Our work also compared the search knowledge diffusion networks with a hypothetical social network of users constructed by connecting users who had ever typed in the same queries [405]. Such an analysis revealed a big potential gain if we had a better mechanism of collaborative search. The hypothetical network was featured with much fewer singletons, a much higher average degree, and a much shorter average shortest path length. The findings of this study suggest that although the collaborative search feature had effectively improved search-knowledge diffusion in medical record search, its potential was far from being fully realized.

3.5 Conclusion

Information retrieval of medical records in a clinical setting is especially challenging in various ways. The sophistication of the domain knowledge, the unique linguistic properties of the medical records, the complex information needs, and the barriers due to patient privacy protection have together limited the effectiveness of search engines for electronic health records. In this chapter we presented recent findings from the experience with our in-house EHR search engines and the TREC medical record track, which shed light on several effective practices for improving medical records search. Specifically, we highlighted three key approaches: concept-level relevance ranking, automatic query expansion, and collaborative search.

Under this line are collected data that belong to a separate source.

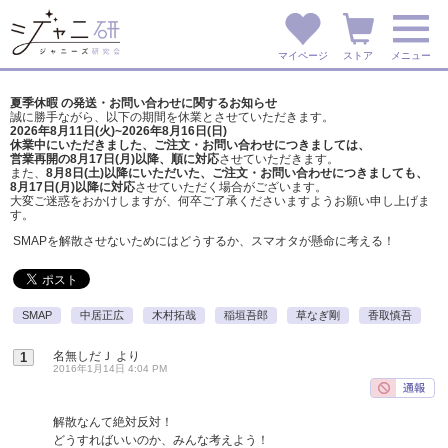
マイページ
ストア
メニュー
夏季休暇 の発送・お問い合わせに関するお知らせ
誠に勝手ながら、以下の期間を休業とさせていただきます。
2026年8月11日(火)~2026年8月16日(日)
休業中にいただきました、ご注文・お問い合わせにつきましては、
営業再開の8月17日(月)以降、順に対応
させていただきます。
また、
8月8日(土)以降にいただいた、ご注文・
お問い合わせにつきましても、
8月17日(月)以降に対応
させていただく場合がございます。
大変ご迷惑をおかけしますが、
何卒ご了承くださいますようお願い申し上げま
す。
SMAPを解散させないためにはどうするか、スマオタが懸命に考える！
SMAP
中居正広
木村拓哉
稲垣吾郎
草なぎ剛
香取慎吾
名無しだＪ
より
1
2016年1月14日 4:04 PM
解散なんて絶対反対！
どうすればいいのか、みんな考えよう！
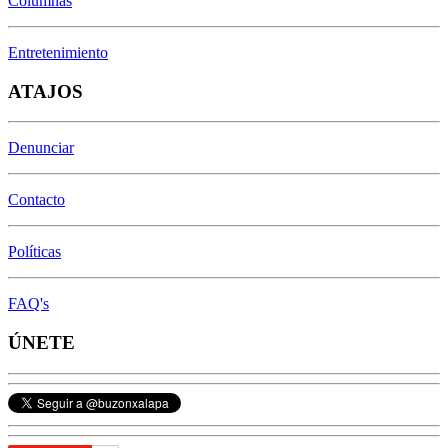
Columnas
Entretenimiento
ATAJOS
Denunciar
Contacto
Políticas
FAQ's
ÚNETE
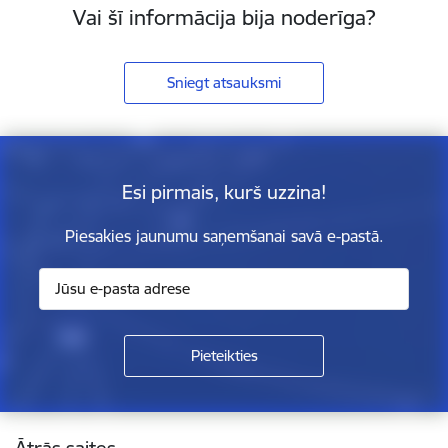
Vai šī informācija bija noderīga?
Sniegt atsauksmi
Esi pirmais, kurš uzzina!
Piesakies jaunumu saņemšanai savā e-pastā.
Kājene
Ātrās saites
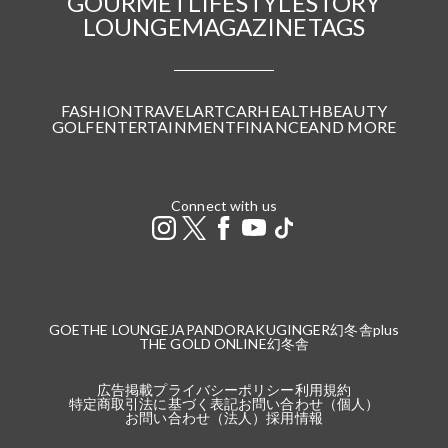
GOURMET
LIFESTYLE
STORY
LOUNGE
MAGAZINE
TAGS
FASHION
TRAVEL
ART
CAR
HEALTH
BEAUTY
GOLF
ENTERTAINMENT
FINANCE
AND MORE
Connect with us
GOETHE LOUNGE
JAPANDORAKU
GINGER
幻冬舎plus
THE GOLD ONLINE
幻冬舎
広告掲載
プライバシーポリシー
利用規約
特定商取引法に基づく表記
お問い合わせ（個人）
お問い合わせ（法人）
採用情報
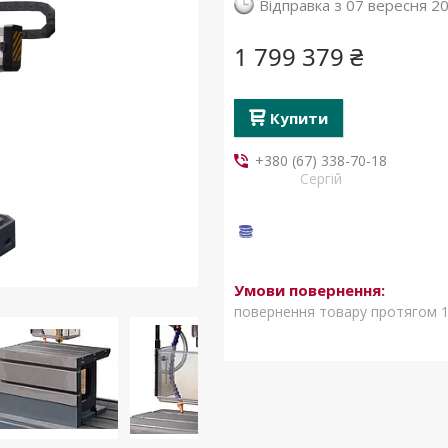
Відправка з 07 вересня 2
1 799 379 ₴
Купити
+380 (67) 338-70-18
Сергій
повернення товару протягом 1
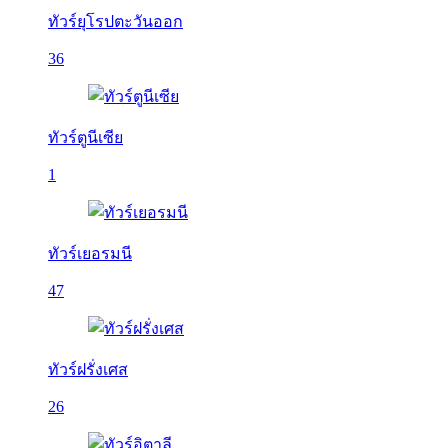
ทัวร์ยุโรปตะวันออก
36
ทัวร์ตูนีเซีย
1
ทัวร์เยอรมนี
47
ทัวร์ฝรั่งเศส
26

There remain many challenging issues in effective information retrieval for medical records. A more accurate and robust natural language processing pipeline for medical records should largely improve the performance of EHR search engines. Such a pipeline should provide powerful tools for medical concept extraction, acronym resolution, word disambiguation, and negation and uncertainty detection.

An even more urgent task is to better understand the information needs and search behaviors of the users of EHR search engines. In analogy to the query log analysis in Web search, which has long been proven a successful approach to enhancing the performance of Web search engines, better models and techniques utilizing the observations of search behaviors are anticipated to significantly enhance the effectiveness of EHR search engines.

Finally, this chapter pointed out a potentially high-return approach, collaborative search, that is an alternative to the methods based on machine intelligence. With such an approach, the users of medical record search engines are enabled to preserve, disseminate, and promote search knowledge that leads to satisfactory search results. A promising future direction of medical information retrieval will be incentive-centered designs that better engage users with the collaborative search features.